> _AIM OF THE EXERCISE_:
Within these entries, how many lines contain the word "Absenden"? Answer with the number alone.

> _PROVIDED RECORDS_:
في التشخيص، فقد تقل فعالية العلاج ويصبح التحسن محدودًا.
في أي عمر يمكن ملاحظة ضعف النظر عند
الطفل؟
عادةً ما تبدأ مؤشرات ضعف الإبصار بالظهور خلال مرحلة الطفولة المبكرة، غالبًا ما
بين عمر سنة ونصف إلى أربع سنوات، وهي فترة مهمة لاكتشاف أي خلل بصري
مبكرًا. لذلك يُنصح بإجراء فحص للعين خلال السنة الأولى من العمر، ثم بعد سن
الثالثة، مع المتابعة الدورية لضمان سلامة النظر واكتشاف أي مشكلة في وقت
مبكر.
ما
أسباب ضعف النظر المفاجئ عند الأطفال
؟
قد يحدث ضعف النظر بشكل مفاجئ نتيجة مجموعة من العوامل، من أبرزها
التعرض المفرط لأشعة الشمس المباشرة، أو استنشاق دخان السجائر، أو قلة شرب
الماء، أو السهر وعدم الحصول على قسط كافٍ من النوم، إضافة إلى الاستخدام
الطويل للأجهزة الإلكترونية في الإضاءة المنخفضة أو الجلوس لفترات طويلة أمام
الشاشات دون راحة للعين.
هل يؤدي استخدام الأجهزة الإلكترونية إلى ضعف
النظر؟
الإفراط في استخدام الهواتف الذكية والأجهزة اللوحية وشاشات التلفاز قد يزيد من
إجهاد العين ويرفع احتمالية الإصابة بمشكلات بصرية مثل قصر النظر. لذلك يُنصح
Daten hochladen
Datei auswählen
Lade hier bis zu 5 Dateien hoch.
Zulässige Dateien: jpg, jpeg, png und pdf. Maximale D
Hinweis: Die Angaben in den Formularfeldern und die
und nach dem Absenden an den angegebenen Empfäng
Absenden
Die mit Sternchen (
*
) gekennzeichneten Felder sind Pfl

> _ANSWER SPACE_:
2